To rescue at least one life from this mess, it’s almost enough to make Staffe ashamed to be human. ‘Could you ever forgive Guy Montefiore, Linda?’

‘Has he had his dirty middle-class fingers in the pants of some other poor estate girl? Is it finally time the bastard got what was coming to him?’

‘I’m going to have to ask you where you were on Tuesday – between ten p.m. and six the next morning.’

She gets up and takes a diary from a reproduction writing desk in the alcove by the window. She opens it up and hands it to Staffe. ‘There. I had dinner at Leoni’s on the Tuesday night in Newcastle and I got the 7.40 train on Wednesday morning down to Leeds for a ten o’clock meeting. The telephone
numbers
are there. If that would make you feel as though you are doing your job.’

‘It would,’ says Staffe, making a note of the numbers.

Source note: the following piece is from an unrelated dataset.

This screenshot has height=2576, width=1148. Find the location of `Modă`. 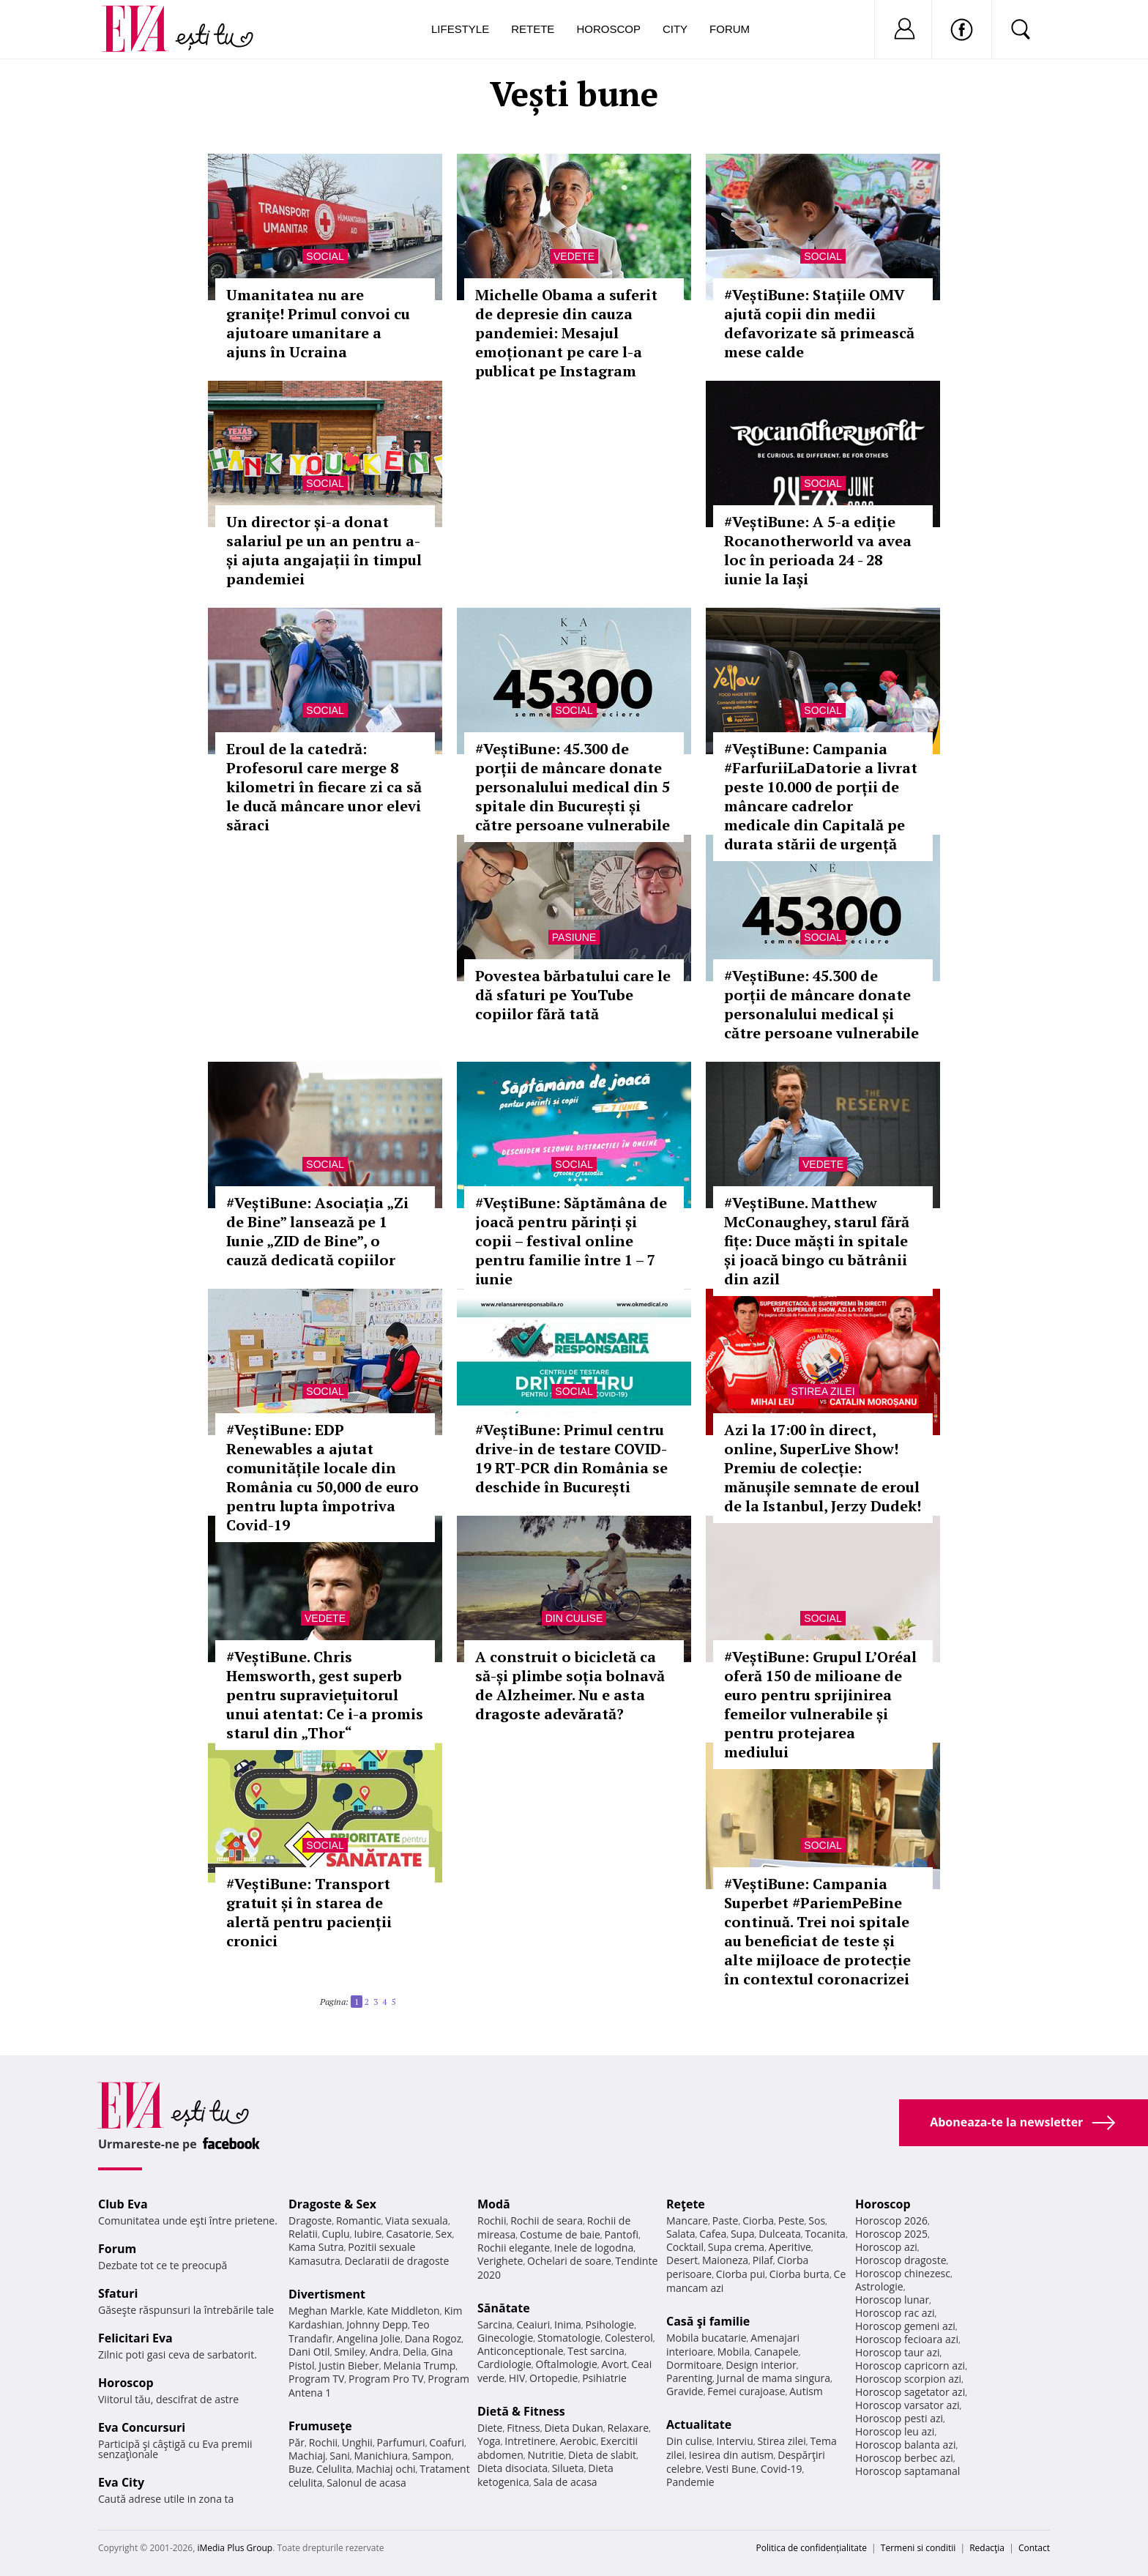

As Staffe and Pulford leave, Linda says, ‘You probably think I’m a bad person, but you know if I had stayed, I would have been buried alive. They’d have come for me in fifty years or so and put me in a box and nobody would ever have known I had been there.’ 

******* 

 

Josie gasps as she takes the photograph from Janine: the frozen look of horror on Montefiore’s face. His mouth is bound with gauze and his eyes are wide and wild – two streaks of mascara running from the corner of his eyes. But she knows it’s not mascara. His silent screams so loud the pain transformed itself into bursting vessels of blood. They say that pain is simply fear leaving the body. In Montefiore’s case it is leaving through the most unlikely conduit.

The caption at the bottom of the top photograph says
Road Safety: is that all you’re good for? Look left, look right. Look ahead, look back.
Janine’s notes are attached to the
photograph
, as are blown-up sections of parts of the image.

‘The image is digital, probably captured from a video stream.’ Janine rests her bottom on the edge of Josie’s desk, plays with her hair. She looks Josie up and down, says, ‘The pixelation is inferior to a silver image and it would have been impossible to capture the moment …’

‘The moment it went into him, you mean,’ says Josie. She studies Janine, narrows her eyes and makes a thin smile.

‘The wood wasn’t chamfered. It intruded between 55 and 60 millimetres. I’ve extrapolated from a CAD model of the room and the measurements from the wood to the walls and ceiling, that he was still falling. There’s no blurring.’

‘It’s a funny angle,’ says Josie.

‘The camera was pointing upwards, probably propped up on a chair or coffee table.’

‘So it could have been done by a single person.’

‘There was no alien DNA or prints at the scene.’

‘Just like Colquhoun.’

‘You’re with Staffe, then?’ says Janine.

Josie’s mouth falls open. ‘What …?’

‘His theory, I mean. The quality of the print is identical to the photograph we received of Karl Colquhoun. It is printed on identical paper.’